Summary

Collect and transform stakeholder needs, expectations, constraints, and interfaces into prioritized stakeholder requirements.

Description

The needs of relevant stakeholders (e.g., customers, end users, suppliers, builders, testers, manufacturers, logistics support staff, service delivery staff, the organization) are the basis for determining stakeholder requirements. Stakeholder needs, expectations, constraints, interfaces, operational concepts, and service concepts are analyzed, harmonized, refined, prioritized, and elaborated for translation into a set of stakeholder requirements.

Requirements collected from customers and end users of the service to be delivered are documented in the service agreement. These requirements are also used to derive requirements for the service system.

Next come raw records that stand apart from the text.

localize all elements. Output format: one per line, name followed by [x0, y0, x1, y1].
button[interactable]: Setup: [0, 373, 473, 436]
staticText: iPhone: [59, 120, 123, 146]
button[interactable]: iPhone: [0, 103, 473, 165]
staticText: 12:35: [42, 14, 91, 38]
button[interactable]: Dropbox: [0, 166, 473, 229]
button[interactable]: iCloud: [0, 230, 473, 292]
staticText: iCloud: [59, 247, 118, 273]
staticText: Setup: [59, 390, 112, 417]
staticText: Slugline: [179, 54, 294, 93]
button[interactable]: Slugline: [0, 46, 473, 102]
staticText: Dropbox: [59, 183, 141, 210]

These derived requirements are combined with other requirements collected for the service system to result in the complete set of stakeholder requirements.

Refer to the Service Delivery (SD) (CMMI-SVC) process area for more information about analyzing existing agreements and service data.

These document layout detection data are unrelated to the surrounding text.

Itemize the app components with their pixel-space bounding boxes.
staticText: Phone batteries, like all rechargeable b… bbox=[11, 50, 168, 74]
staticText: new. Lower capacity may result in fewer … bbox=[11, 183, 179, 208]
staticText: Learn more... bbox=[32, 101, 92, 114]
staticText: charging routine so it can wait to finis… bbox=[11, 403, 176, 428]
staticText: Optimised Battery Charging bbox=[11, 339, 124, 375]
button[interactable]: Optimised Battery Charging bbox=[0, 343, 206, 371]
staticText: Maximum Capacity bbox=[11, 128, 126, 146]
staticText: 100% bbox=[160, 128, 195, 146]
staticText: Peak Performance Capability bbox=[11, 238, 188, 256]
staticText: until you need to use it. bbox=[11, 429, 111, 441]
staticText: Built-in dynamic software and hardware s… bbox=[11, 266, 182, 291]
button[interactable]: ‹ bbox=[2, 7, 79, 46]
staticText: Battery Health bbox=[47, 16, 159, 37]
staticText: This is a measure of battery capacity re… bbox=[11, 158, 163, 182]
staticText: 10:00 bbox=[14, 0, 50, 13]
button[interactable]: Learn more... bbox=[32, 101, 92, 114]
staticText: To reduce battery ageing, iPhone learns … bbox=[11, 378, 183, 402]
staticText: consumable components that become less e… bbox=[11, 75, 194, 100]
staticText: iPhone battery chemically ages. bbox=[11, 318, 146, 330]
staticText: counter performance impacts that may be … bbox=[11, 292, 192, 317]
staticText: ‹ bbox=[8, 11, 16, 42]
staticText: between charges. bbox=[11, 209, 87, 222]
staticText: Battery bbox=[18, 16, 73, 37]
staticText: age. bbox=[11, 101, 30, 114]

These stakeholder requirements should be stated in language that relevant stakeholders can understand, yet precise enough for the needs of those who develop the service or service system.

 

Examples of stakeholder requirements include the following:
  • Operations requirements
  • Customer delivery requirements
  • Monitoring requirements
  • Instrumentation requirements
  • Documentation requirements
  • Operating level agreement requirements
  • Organizational standards for product lines and standard services
  • Requirements from agreements with other relevant stakeholders


Example Work Products



  1. Customer requirements
  2. End-user requirements
  3. Customer and end-user constraints on the conduct of verification and validation
  4. Staffing level constraints


Subpractices



1. Engage relevant stakeholders using methods for eliciting needs, expectations, constraints, and external interfaces.

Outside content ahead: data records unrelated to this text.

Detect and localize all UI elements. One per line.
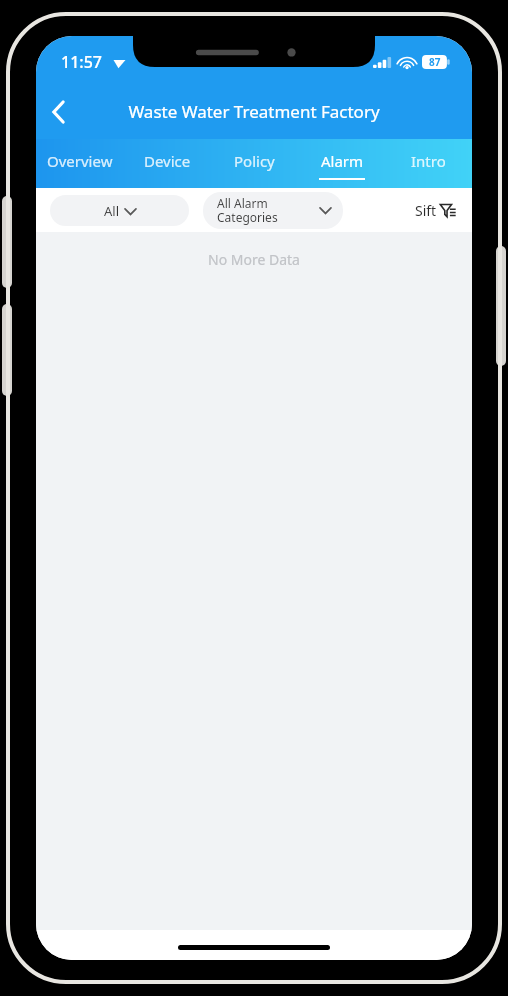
staticText: Alarm: [321, 151, 364, 171]
staticText: All: [104, 202, 120, 220]
button[interactable]: Device: [124, 139, 211, 188]
button[interactable]: Intro: [385, 139, 472, 188]
staticText: Waste Water Treatment Factory: [128, 100, 380, 123]
staticText: All Alarm Categories: [217, 195, 320, 226]
staticText: No More Data: [208, 250, 300, 269]
staticText: Overview: [47, 151, 113, 171]
staticText: Policy: [234, 151, 275, 171]
button[interactable]: Policy: [211, 139, 298, 188]
button[interactable]: All Alarm Categories: [203, 192, 343, 229]
button[interactable]: Sift: [413, 195, 458, 226]
button[interactable]: All: [50, 195, 189, 226]
button[interactable]: Alarm: [298, 139, 385, 188]
staticText: Intro: [411, 151, 446, 171]
staticText: Sift: [415, 201, 437, 220]
button[interactable]: Overview: [36, 139, 124, 188]
staticText: 11:57: [61, 51, 102, 73]
button[interactable]: Back: [36, 90, 80, 134]
staticText: 87: [429, 55, 441, 69]
staticText: Device: [144, 151, 191, 171]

Eliciting goes beyond collecting requirements by proactively identifying additional requirements not explicitly provided by customers through methods such as surveys, analyses of customer satisfaction data, prototypes, simulations, or quality attribute elicitation workshops.



2. Transform stakeholder needs, expectations, constraints, and interfaces into prioritized stakeholder requirements.

The various inputs from relevant stakeholders should be consolidated and prioritized, missing information should be obtained, and conflicts should be resolved in documenting the recognized set of stakeholder requirements.



3. Define constraints for verification and validation.